* _YOUR GOAL_:
Would you write out the lines from the one containing "la chance, je" to the end of the records below, exactly and in full, please?

* _SUPPLIED INFORMATION_:
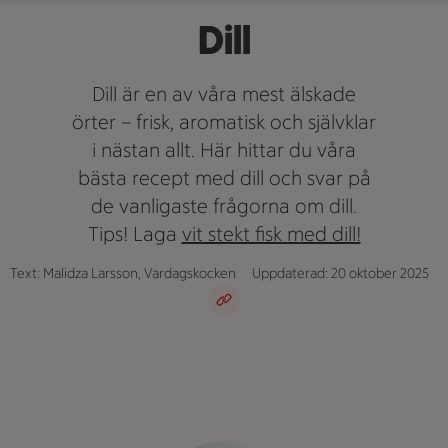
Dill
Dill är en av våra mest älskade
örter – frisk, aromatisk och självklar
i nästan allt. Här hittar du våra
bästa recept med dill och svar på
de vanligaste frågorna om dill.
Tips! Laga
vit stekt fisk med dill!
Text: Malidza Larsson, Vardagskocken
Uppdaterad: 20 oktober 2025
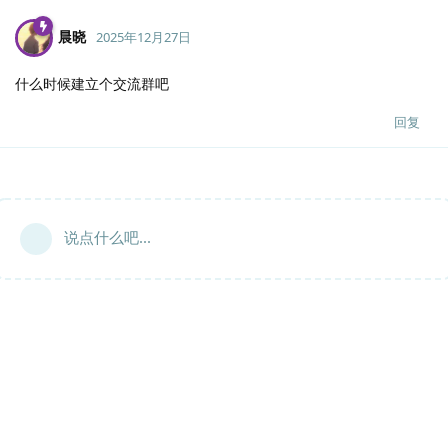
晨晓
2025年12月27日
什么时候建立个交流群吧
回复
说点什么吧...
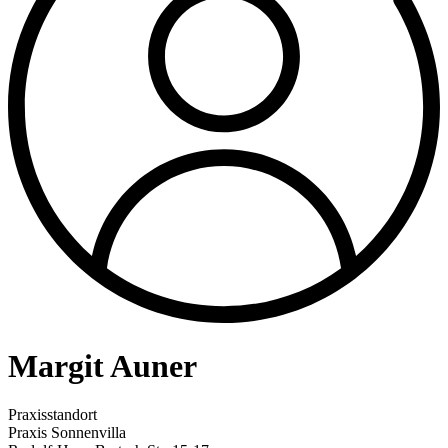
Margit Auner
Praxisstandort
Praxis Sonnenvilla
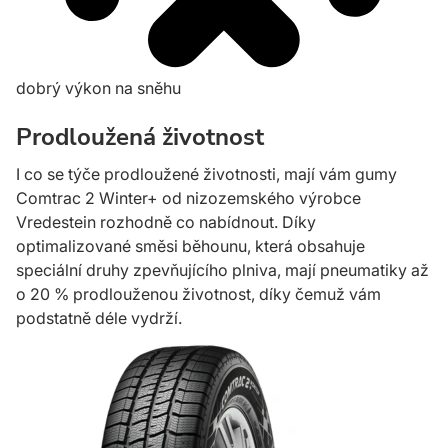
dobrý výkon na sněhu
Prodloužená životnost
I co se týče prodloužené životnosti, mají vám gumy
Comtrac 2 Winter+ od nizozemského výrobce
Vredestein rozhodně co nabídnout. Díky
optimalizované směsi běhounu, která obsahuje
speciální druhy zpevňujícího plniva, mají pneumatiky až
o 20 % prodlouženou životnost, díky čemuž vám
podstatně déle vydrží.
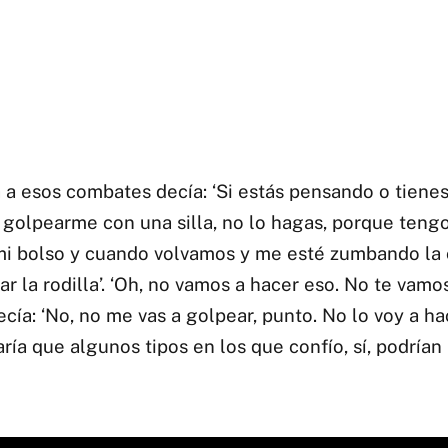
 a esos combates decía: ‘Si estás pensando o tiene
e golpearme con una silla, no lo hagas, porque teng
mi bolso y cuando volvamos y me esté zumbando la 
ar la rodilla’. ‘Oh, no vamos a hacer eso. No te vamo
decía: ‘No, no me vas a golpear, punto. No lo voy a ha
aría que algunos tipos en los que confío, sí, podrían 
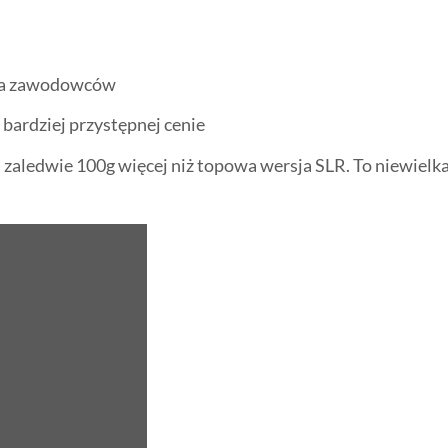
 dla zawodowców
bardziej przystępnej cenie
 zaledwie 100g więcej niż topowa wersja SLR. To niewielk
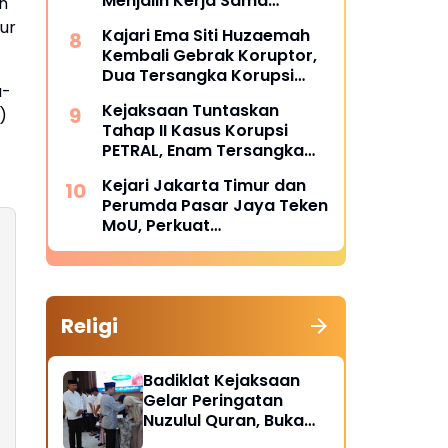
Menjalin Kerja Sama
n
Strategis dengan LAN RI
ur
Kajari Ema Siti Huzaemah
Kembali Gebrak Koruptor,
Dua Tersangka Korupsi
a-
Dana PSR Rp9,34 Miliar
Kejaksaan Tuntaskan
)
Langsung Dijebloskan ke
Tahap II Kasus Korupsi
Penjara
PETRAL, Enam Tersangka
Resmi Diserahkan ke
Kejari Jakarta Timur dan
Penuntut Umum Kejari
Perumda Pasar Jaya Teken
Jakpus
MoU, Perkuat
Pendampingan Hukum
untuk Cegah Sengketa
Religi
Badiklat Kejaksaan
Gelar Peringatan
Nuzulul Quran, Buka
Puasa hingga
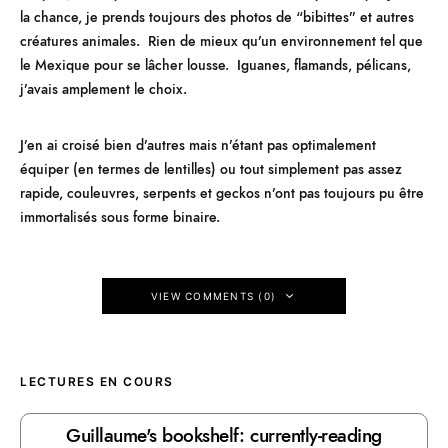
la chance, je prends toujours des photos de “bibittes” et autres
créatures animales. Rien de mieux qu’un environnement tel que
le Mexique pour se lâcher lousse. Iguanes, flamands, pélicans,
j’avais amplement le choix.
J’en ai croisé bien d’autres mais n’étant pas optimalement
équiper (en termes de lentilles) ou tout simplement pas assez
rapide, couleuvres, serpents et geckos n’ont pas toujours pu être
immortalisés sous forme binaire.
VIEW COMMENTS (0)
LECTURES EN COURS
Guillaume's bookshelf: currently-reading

* _ANSWER_:
la chance, je prends toujours des photos de “bibittes” et autres
créatures animales. Rien de mieux qu’un environnement tel que
le Mexique pour se lâcher lousse. Iguanes, flamands, pélicans,
j’avais amplement le choix.
J’en ai croisé bien d’autres mais n’étant pas optimalement
équiper (en termes de lentilles) ou tout simplement pas assez
rapide, couleuvres, serpents et geckos n’ont pas toujours pu être
immortalisés sous forme binaire.
VIEW COMMENTS (0)
LECTURES EN COURS
Guillaume's bookshelf: currently-reading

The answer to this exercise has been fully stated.